Assigned task: Should any entry look odd, write it out exactly anyway, along with all the rest.

Raw data START

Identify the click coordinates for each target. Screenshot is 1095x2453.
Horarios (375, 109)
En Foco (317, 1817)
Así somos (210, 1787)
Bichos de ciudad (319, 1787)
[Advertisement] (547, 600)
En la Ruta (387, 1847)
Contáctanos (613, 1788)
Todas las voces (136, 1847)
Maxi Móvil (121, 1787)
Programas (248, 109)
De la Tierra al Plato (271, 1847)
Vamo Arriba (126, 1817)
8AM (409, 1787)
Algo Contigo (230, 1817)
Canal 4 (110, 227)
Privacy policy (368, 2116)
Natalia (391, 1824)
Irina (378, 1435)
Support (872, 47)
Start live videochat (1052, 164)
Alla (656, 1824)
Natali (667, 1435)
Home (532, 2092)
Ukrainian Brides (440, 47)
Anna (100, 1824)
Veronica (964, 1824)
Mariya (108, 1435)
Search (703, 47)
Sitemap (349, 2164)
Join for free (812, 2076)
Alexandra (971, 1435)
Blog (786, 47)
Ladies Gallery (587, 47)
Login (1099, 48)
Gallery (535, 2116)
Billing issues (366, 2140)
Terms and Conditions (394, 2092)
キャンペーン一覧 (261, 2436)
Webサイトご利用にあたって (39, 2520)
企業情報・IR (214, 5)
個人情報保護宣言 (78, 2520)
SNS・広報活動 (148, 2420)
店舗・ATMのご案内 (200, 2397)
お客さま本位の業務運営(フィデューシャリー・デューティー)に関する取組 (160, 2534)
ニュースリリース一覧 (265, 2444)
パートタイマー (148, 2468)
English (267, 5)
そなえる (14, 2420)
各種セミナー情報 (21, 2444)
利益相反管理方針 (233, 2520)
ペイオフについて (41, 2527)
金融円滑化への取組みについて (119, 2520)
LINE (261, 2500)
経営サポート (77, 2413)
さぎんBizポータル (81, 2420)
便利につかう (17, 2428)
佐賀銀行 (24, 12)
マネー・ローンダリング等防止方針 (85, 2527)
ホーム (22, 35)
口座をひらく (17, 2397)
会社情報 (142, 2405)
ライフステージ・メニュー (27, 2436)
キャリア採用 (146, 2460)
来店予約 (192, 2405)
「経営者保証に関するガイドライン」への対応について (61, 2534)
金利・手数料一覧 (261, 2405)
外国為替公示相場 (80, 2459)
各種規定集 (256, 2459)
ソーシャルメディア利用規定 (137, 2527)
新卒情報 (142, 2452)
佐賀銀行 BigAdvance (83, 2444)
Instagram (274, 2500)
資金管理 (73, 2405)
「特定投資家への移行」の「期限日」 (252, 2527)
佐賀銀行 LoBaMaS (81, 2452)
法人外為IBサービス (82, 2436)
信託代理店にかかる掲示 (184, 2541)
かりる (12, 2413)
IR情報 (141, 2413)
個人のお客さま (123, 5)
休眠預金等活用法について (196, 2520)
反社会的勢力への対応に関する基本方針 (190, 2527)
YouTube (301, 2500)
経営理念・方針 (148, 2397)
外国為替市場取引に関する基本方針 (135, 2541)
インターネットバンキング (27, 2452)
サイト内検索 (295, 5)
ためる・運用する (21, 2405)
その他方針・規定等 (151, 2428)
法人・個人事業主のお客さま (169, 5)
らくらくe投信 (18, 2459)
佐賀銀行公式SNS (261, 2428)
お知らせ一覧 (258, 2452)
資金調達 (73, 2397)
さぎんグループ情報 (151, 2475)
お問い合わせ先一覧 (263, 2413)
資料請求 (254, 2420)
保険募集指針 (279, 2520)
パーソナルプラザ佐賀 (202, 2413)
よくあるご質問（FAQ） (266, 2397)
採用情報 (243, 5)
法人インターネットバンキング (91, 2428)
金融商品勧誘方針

Raw data END

Task output:
Identify the click coordinates for each target. Screenshot is 1095x2453.
Horarios (375, 109)
En Foco (317, 1817)
Así somos (210, 1787)
Bichos de ciudad (319, 1787)
[Advertisement] (547, 600)
En la Ruta (387, 1847)
Contáctanos (613, 1788)
Todas las voces (136, 1847)
Maxi Móvil (121, 1787)
Programas (248, 109)
De la Tierra al Plato (271, 1847)
Vamo Arriba (126, 1817)
8AM (409, 1787)
Algo Contigo (230, 1817)
Canal 4 (110, 227)
Privacy policy (368, 2116)
Natalia (391, 1824)
Irina (378, 1435)
Support (872, 47)
Start live videochat (1052, 164)
Alla (656, 1824)
Natali (667, 1435)
Home (532, 2092)
Ukrainian Brides (440, 47)
Anna (100, 1824)
Veronica (964, 1824)
Mariya (108, 1435)
Search (703, 47)
Sitemap (349, 2164)
Join for free (812, 2076)
Alexandra (971, 1435)
Blog (786, 47)
Ladies Gallery (587, 47)
Login (1099, 48)
Gallery (535, 2116)
Billing issues (366, 2140)
Terms and Conditions (394, 2092)
キャンペーン一覧 (261, 2436)
Webサイトご利用にあたって (39, 2520)
企業情報・IR (214, 5)
個人情報保護宣言 (78, 2520)
SNS・広報活動 (148, 2420)
店舗・ATMのご案内 (200, 2397)
お客さま本位の業務運営(フィデューシャリー・デューティー)に関する取組 (160, 2534)
ニュースリリース一覧 (265, 2444)
パートタイマー (148, 2468)
English (267, 5)
そなえる (14, 2420)
各種セミナー情報 (21, 2444)
利益相反管理方針 (233, 2520)
ペイオフについて (41, 2527)
金融円滑化への取組みについて (119, 2520)
LINE (261, 2500)
経営サポート (77, 2413)
さぎんBizポータル (81, 2420)
便利につかう (17, 2428)
佐賀銀行 (24, 12)
マネー・ローンダリング等防止方針 (85, 2527)
ホーム (22, 35)
口座をひらく (17, 2397)
会社情報 (142, 2405)
ライフステージ・メニュー (27, 2436)
キャリア採用 (146, 2460)
来店予約 (192, 2405)
「経営者保証に関するガイドライン」への対応について (61, 2534)
金利・手数料一覧 (261, 2405)
外国為替公示相場 (80, 2459)
各種規定集 (256, 2459)
ソーシャルメディア利用規定 (137, 2527)
新卒情報 (142, 2452)
佐賀銀行 BigAdvance (83, 2444)
Instagram (274, 2500)
資金管理 (73, 2405)
「特定投資家への移行」の「期限日」 (252, 2527)
佐賀銀行 LoBaMaS (81, 2452)
法人外為IBサービス (82, 2436)
信託代理店にかかる掲示 (184, 2541)
かりる (12, 2413)
IR情報 (141, 2413)
個人のお客さま (123, 5)
休眠預金等活用法について (196, 2520)
反社会的勢力への対応に関する基本方針 (190, 2527)
YouTube (301, 2500)
経営理念・方針 (148, 2397)
外国為替市場取引に関する基本方針 (135, 2541)
インターネットバンキング (27, 2452)
サイト内検索 (295, 5)
ためる・運用する (21, 2405)
その他方針・規定等 (151, 2428)
法人・個人事業主のお客さま (169, 5)
らくらくe投信 (18, 2459)
佐賀銀行公式SNS (261, 2428)
お知らせ一覧 (258, 2452)
資金調達 (73, 2397)
さぎんグループ情報 (151, 2475)
お問い合わせ先一覧 (263, 2413)
資料請求 (254, 2420)
保険募集指針 (279, 2520)
パーソナルプラザ佐賀 (202, 2413)
よくあるご質問（FAQ） (266, 2397)
採用情報 (243, 5)
法人インターネットバンキング (91, 2428)
金融商品勧誘方針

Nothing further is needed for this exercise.